Keysize must be equal to 112 or 168.
A keysize of 112 will generate a Triple DES key with 2 intermediate keys, and a keysize of 168 will generate a Triple DES key with 3 intermediate keys.
Your code seems to do something questionable to make up for the fact that the output of MD5 is only 128 bits long.
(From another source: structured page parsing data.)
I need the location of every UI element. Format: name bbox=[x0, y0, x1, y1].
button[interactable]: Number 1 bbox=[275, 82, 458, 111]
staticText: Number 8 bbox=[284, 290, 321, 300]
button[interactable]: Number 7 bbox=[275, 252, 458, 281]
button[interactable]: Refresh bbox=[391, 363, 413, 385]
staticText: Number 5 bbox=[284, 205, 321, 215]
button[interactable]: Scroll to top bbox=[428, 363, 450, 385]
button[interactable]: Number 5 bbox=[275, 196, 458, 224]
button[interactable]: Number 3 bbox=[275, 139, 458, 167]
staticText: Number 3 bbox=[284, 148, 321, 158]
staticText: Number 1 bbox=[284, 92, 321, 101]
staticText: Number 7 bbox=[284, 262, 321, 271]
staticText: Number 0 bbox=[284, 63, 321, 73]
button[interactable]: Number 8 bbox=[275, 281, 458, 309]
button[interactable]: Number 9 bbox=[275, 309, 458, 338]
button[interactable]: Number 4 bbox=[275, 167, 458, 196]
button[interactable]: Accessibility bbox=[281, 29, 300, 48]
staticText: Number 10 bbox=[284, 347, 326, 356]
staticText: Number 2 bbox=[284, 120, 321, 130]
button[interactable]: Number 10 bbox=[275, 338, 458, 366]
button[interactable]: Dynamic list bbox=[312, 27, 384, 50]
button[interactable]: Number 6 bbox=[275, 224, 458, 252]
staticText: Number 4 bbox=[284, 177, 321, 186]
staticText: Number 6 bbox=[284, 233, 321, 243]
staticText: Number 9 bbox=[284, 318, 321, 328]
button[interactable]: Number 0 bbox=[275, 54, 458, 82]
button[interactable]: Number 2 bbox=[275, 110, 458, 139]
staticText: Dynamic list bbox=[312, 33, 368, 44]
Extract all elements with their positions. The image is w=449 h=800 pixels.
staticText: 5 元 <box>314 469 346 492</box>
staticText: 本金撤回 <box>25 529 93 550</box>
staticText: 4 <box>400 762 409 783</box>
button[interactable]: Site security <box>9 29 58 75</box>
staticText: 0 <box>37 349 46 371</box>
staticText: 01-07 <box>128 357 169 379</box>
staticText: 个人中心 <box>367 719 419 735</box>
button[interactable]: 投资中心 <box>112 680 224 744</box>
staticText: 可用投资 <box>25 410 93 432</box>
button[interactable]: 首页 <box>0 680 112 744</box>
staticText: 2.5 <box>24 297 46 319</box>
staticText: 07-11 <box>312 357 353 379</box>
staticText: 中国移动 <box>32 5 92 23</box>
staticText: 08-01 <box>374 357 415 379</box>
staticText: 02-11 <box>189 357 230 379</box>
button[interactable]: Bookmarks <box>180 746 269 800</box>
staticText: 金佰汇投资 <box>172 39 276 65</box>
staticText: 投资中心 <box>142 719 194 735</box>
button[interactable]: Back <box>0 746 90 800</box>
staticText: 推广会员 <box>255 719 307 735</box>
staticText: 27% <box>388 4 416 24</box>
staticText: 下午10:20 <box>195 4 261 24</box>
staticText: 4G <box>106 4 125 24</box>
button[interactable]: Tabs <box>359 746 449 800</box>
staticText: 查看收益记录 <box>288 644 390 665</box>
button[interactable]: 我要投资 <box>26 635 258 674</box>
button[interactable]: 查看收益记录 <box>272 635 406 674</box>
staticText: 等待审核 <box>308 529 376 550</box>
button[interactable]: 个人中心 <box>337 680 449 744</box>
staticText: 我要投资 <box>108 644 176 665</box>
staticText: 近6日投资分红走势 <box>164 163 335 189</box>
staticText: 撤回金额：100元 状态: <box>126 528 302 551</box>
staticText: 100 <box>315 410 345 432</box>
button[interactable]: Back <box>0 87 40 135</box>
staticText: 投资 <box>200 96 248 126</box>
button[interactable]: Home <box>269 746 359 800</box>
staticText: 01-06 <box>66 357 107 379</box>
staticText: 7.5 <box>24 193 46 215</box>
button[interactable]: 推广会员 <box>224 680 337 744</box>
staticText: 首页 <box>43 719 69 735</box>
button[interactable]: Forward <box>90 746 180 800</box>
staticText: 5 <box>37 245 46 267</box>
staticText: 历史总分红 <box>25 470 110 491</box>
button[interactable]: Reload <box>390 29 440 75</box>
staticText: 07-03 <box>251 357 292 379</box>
Copy-pasting cryptographic code off the internet will not produce secure applications. Using a static IV compromises several reasons why CBC mode is better than ECB. If you are using a static key, you should probably consider generating random bytes using a secure random number generator instead of deriving the key from a short ASCII string. Also, there is absolutely no reason to use Triple DES instead of AES in new applications.
In principle, the for-next loop to generate the DES ABA key does seem correct. Note that you can provide DESede with a 16 byte key from Java 7 onwards, which amounts to the same thing.
That said, the code you've shown leaves a lot to be desired:
I is not secure:
the key is not generated by a Password Based Key Derivation Function (PBKDF) using the (password?) string
the key is composed of two keys instead of three (using a triple DES or TDEA with an ABA key)
the IV is set to all zero's instead of being randomized
the "password" string is too short
Furthermore the following code mistakes can be seen:
using new sun.misc.BASE64Encoder() which is in the Sun proprietary packages (which can be removed or changed during any upgrade of the runtime)
throwing Exception for platform exceptions and runtime exceptions (not being able to decrypt is handled the same way as not being able to instantiate the Cipher)
requesting 24 bytes instead of 16 within the Arrays.copyOf() call (which seems to return 24 SHA-1 output while there are only 20 bytes)
To generate a 3DES 24 byte (168 bits used) DES ABC key from a password (like) String you should use PBKDF-2. Adding an authentication tag is also very important if man-in-the-middle attacks or padding oracle apply. It would be much secure and much more practical to upgrade to AES if you can control the algorithms being used as well.